## INSTRUCTIONS FOR THE TASK
Make a verbatim copy of the records; pictures stay out.

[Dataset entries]

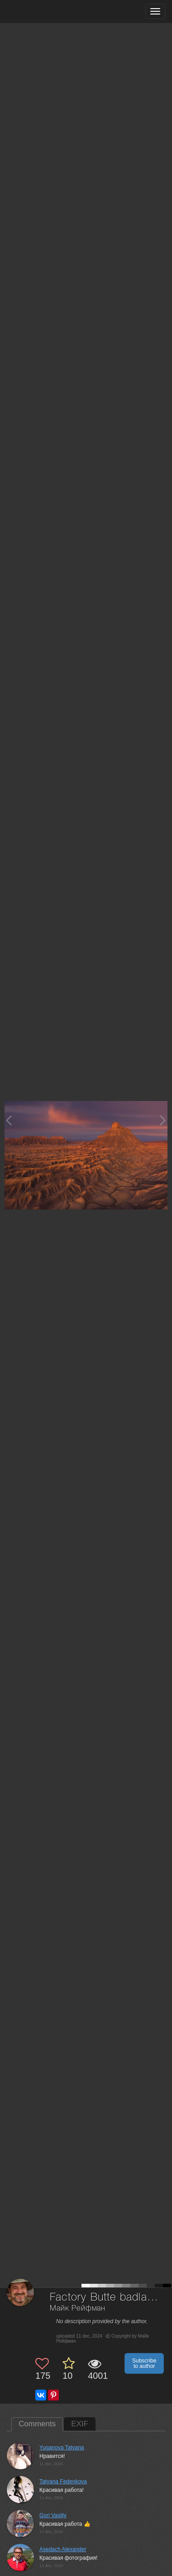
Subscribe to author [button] (144, 2363)
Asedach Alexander (62, 2549)
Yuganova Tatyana (61, 2447)
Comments (37, 2423)
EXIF (79, 2423)
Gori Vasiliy (53, 2515)
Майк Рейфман (77, 2308)
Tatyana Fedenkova (63, 2481)
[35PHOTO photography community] (42, 11)
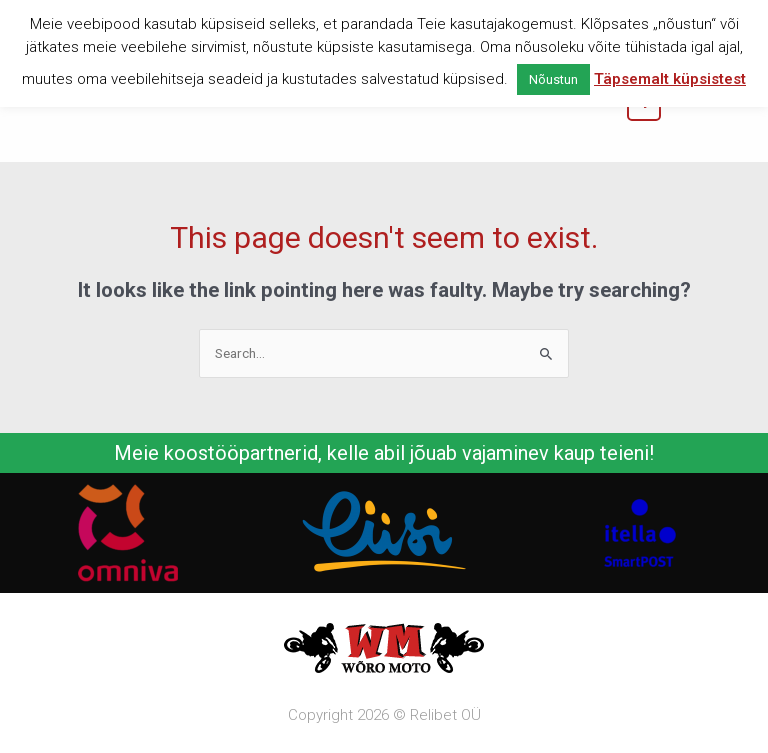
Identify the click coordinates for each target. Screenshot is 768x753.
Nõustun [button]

## ANSWER SPACE
Subscribe to author [button] (144, 2363)
Asedach Alexander (62, 2549)
Yuganova Tatyana (61, 2447)
Comments (37, 2423)
EXIF (79, 2423)
Gori Vasiliy (53, 2515)
Майк Рейфман (77, 2308)
Tatyana Fedenkova (63, 2481)
[35PHOTO photography community] (42, 11)
Identify the click coordinates for each target. Screenshot is 768x753.
Nõustun [button]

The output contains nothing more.